Felicia cana

Scientific classification
- Kingdom: Plantae
- Clade: Tracheophytes
- Clade: Angiosperms
- Clade: Eudicots
- Clade: Asterids
- Order: Asterales
- Family: Asteraceae
- Genus: Felicia
- Section: Felicia sect. Felicia
- Species: F. cana
- Binomial name: Felicia cana DC.
- Synonyms: Aster hyssopifolius var. canus;

= Felicia cana =

- Genus: Felicia
- Species: cana
- Authority: DC.
- Synonyms: Aster hyssopifolius var. canus

Shrublet in the daisy family from South Africa

Felicia cana is a low and slender shrublet of up to 15 cm high, covered in white felty hairs, that is assigned to the family Asteraceae. It has alternately arranged leaves, and flower heads of about 16 mm across, with 3–4 whorls of involucral bracts, and about 20 blue purple ray florets, surrounding many yellow disc florets in the centre. Very characteristic for the species are also the middle-long hairs with forked tips on the surface of its fruits. It is an endemic species that is restricted to a zone along the southern coast of the Western Cape province of South Africa.

== Description ==
Felicia cana is an upright, richly branched shrub of up to 15 cm high. All parts except for the florets are covered in dense white felty hairs. The leaves are arranged alternately, are succulent, inverted lance-shaped in outline, up to 11/2 cm (0.6 in) long and 11/2 mm (0.06 in) wide, set at an oblique upward angle.

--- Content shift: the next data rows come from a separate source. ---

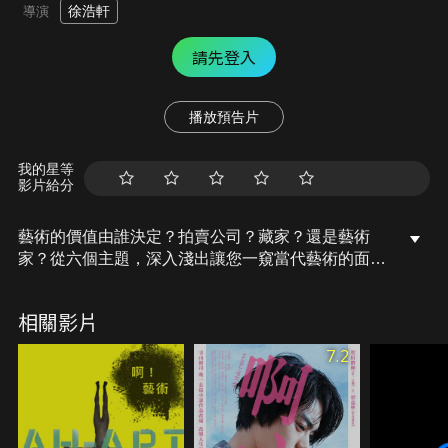
徐浩軒
導演
請先登入
播放預告片
我的星等
影片給分
藝術的價值由誰決定？拍賣公司？藏家？還是藝術
家？從六個主題，深入淺出讓您一窺當代藝術的面貌:
從拍賣博覽會的運作，介紹藝術產業，一窺畫作從完
成後，如何自拍賣、展覽打入市場？特殊畫廊場域，
相關影片
看作品與空間的對話？中國新銳藝術家如何面對東西
方文化、市場的拉扯？作品的修復如何點燃藝術的新
7.2
生命？收藏品如何豐富生活？當代藝術各種新的創作
概念，更跳脫出原來設計的侷限！一、拍賣行博覽會
篇：藝術的價錢誰來決定？二、畫廊篇：拉開白色空
間的神秘面紗。三、藝術家篇：青年藝術家的夢時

The flower heads sit individually at the tip of an inflorescence stalk of up to 4 cm long. Just beneath the flower heads the indumentum is less dense. The involucre that envelops the florets is up to 4 mm in diameter, and consists of three to four whorls of bracts that are lance-shaped. The bracts in the outer whorl are about 2.5 mm long and 1 mm wide, and covered in white felty hairs. The bracts in the inner whorl are about 3.2 mm long and 1 mm wide and these tend to loose the indumentum, and have a resinous vein along the middle.

About twenty female ray florets have blue violet straps of about 6 mm long and 1 mm (0.04 in) wide. In the center of the head are many yellow, bisexual disc florets of about 21/2 mm (0.1 in) long. In the center of the corolla of each disc floret are five anthers merged into a tube, through which the style grows when the floret opens, hoovering up the pollen on its shaft. The style in both ray- and disc florets forks, and at the tip of both style branches is a broadly triangular appendage.

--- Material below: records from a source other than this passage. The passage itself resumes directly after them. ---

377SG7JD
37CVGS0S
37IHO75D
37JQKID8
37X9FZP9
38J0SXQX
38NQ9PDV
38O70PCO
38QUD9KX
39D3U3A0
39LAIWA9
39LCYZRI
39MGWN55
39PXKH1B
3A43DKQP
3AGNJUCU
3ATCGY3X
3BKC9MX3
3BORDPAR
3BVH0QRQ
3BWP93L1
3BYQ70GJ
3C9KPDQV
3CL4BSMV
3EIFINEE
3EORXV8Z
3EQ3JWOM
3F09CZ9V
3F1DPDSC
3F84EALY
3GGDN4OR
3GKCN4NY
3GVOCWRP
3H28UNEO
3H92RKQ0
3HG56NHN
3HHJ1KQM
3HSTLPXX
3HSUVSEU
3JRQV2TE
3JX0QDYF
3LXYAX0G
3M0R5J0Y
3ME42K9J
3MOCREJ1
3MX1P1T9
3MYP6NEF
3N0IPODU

Surrounding the base of the corolla are many white, deciduous pappus bristles of about 21/2 mm (0.1 in) long, that are strongly serrated near the base and weakly near the top. The eventually yellowish brown, dry, one-seeded, indehiscent fruits called cypselae are inverted egg-shaped, about 2 mm long and 1 mm wide, with a prominent, ridge along the margin, and scales on its surface. The middle long hairs that also occur scattered along its surface have a forked tip, but the hairs along the edge are not widened near their tips.

=== Differences with related species ===
F. cana is closely related to F. hyssopifolia, but differs from it by its dense covering of white felty hairs, the hairs on the surface of the cypselae that fork at their tips and the slender habit.

== Taxonomy ==
Augustin Pyramus de Candolle was the first to recognise the distinctiveness of this species from Felicia hyssopifolia, and he described it in 1836 as Felicia cana, based on a collection made by Ecklon in 1805 near Swellendam. William Henry Harvey regarded it as a variety of Aster hyssopifolia (now Felicia hyssopifolia), making the combination Aster hyssopifolia var. canus. Jürke Grau agreed with De Candolle in his 1973 Revision of the genus Felicia, and restored the taxon to a species within the genus Felicia.

== Distribution and conservation ==
Felicia cana occurs in the Western Cape province of South Africa between Riversdale and Bredasdorp.

The continued survival of this species is considered to be of least concern, because it has a stable population.